DATA FOR PROCESSING START
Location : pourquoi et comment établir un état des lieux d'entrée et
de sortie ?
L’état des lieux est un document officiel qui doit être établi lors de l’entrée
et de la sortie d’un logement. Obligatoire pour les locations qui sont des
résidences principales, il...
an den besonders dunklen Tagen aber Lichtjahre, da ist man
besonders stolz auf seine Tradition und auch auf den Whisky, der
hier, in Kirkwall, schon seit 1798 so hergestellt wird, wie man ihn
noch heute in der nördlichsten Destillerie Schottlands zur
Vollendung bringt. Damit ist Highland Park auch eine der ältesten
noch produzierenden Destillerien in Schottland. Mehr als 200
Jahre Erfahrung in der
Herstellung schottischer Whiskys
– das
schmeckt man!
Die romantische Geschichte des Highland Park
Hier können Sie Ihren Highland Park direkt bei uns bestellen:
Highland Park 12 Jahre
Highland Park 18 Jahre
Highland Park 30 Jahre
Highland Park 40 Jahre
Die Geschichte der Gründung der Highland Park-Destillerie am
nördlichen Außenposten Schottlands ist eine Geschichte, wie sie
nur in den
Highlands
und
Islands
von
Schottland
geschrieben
DATA FOR PROCESSING END
**INSTRUCTIONS TO FOLLOW**: Copy the records above exactly.

**RESULT FOR THIS EXERCISE**:
Location : pourquoi et comment établir un état des lieux d'entrée et
de sortie ?
L’état des lieux est un document officiel qui doit être établi lors de l’entrée
et de la sortie d’un logement. Obligatoire pour les locations qui sont des
résidences principales, il...
an den besonders dunklen Tagen aber Lichtjahre, da ist man
besonders stolz auf seine Tradition und auch auf den Whisky, der
hier, in Kirkwall, schon seit 1798 so hergestellt wird, wie man ihn
noch heute in der nördlichsten Destillerie Schottlands zur
Vollendung bringt. Damit ist Highland Park auch eine der ältesten
noch produzierenden Destillerien in Schottland. Mehr als 200
Jahre Erfahrung in der
Herstellung schottischer Whiskys
– das
schmeckt man!
Die romantische Geschichte des Highland Park
Hier können Sie Ihren Highland Park direkt bei uns bestellen:
Highland Park 12 Jahre
Highland Park 18 Jahre
Highland Park 30 Jahre
Highland Park 40 Jahre
Die Geschichte der Gründung der Highland Park-Destillerie am
nördlichen Außenposten Schottlands ist eine Geschichte, wie sie
nur in den
Highlands
und
Islands
von
Schottland
geschrieben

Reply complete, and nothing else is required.